* **Input material**
⟨
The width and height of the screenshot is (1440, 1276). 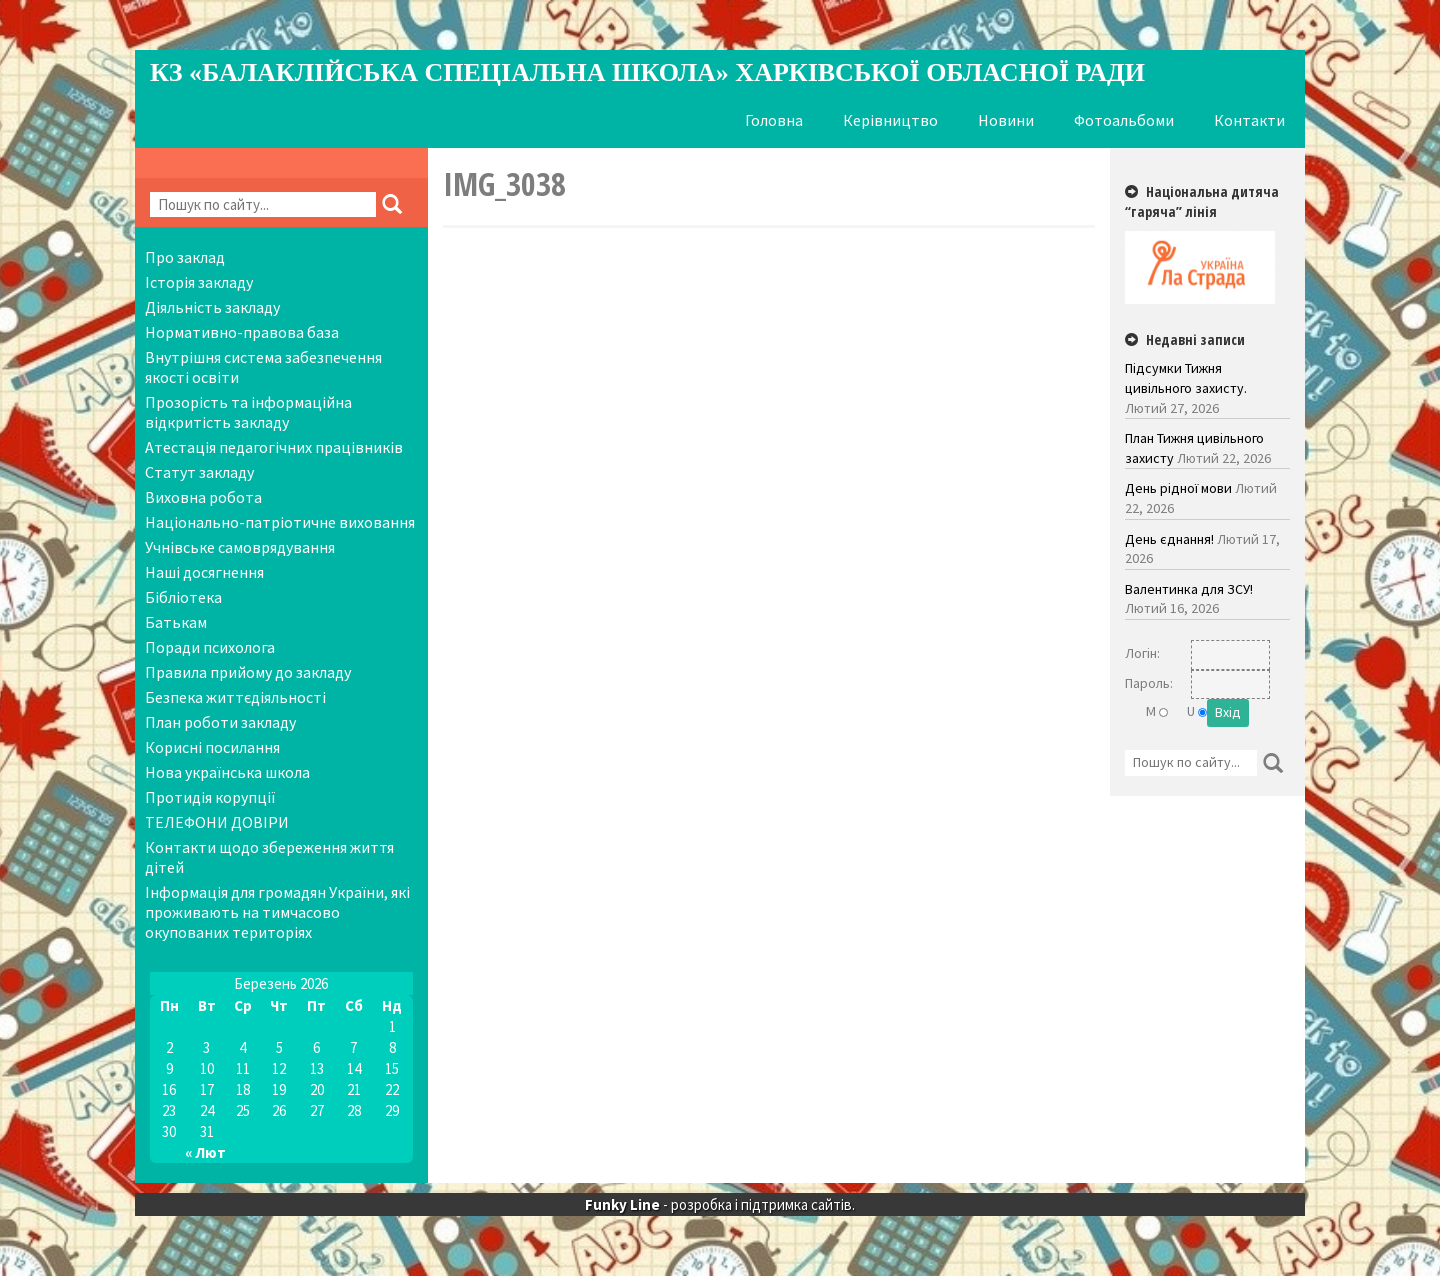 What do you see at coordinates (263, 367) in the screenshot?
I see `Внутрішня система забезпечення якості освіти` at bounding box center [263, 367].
⟩
⟨
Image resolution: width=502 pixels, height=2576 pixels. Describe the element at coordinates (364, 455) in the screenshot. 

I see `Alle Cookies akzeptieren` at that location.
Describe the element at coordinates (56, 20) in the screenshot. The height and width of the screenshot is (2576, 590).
⟩
⟨
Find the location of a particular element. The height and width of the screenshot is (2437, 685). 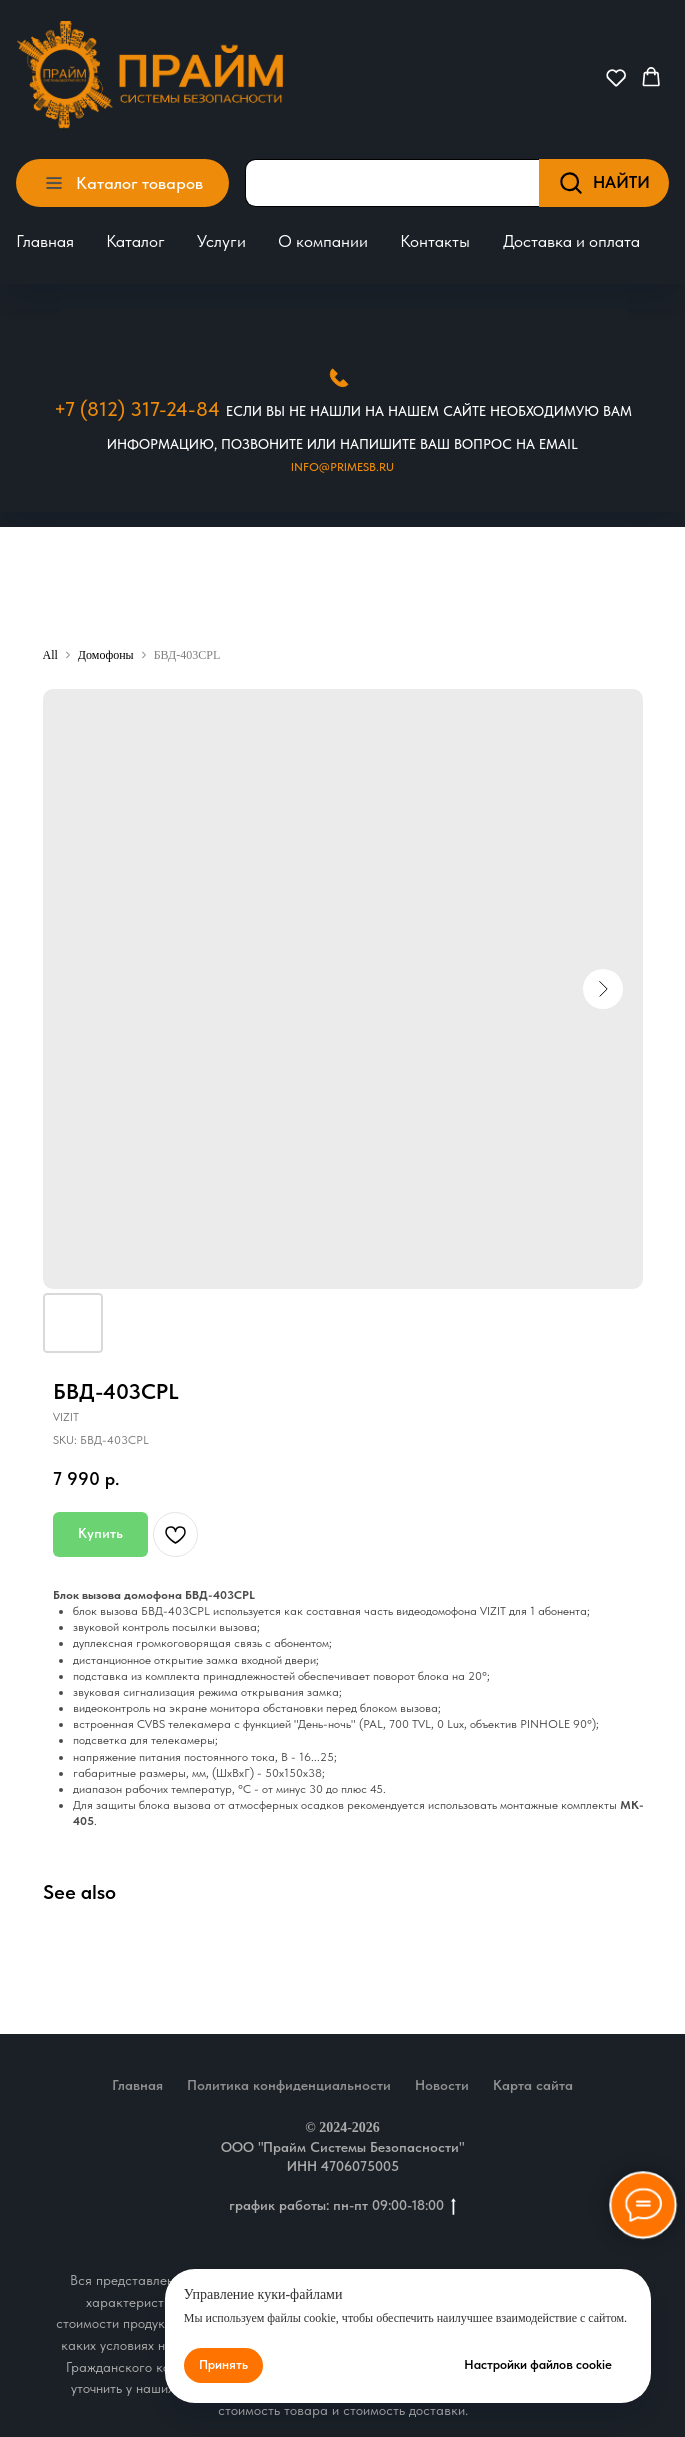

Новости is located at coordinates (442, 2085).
⟩
* **What the task asks**
Please write out, exactly as they appear above, only the lines in the stretch from the line with "Image resolution: width=502" through the line with "Describe the element at coordinates (56, 20)".

* **Solution for this task**
Image resolution: width=502 pixels, height=2576 pixels. Describe the element at coordinates (364, 455) in the screenshot. 

I see `Alle Cookies akzeptieren` at that location.
Describe the element at coordinates (56, 20) in the screenshot. The height and width of the screenshot is (2576, 590).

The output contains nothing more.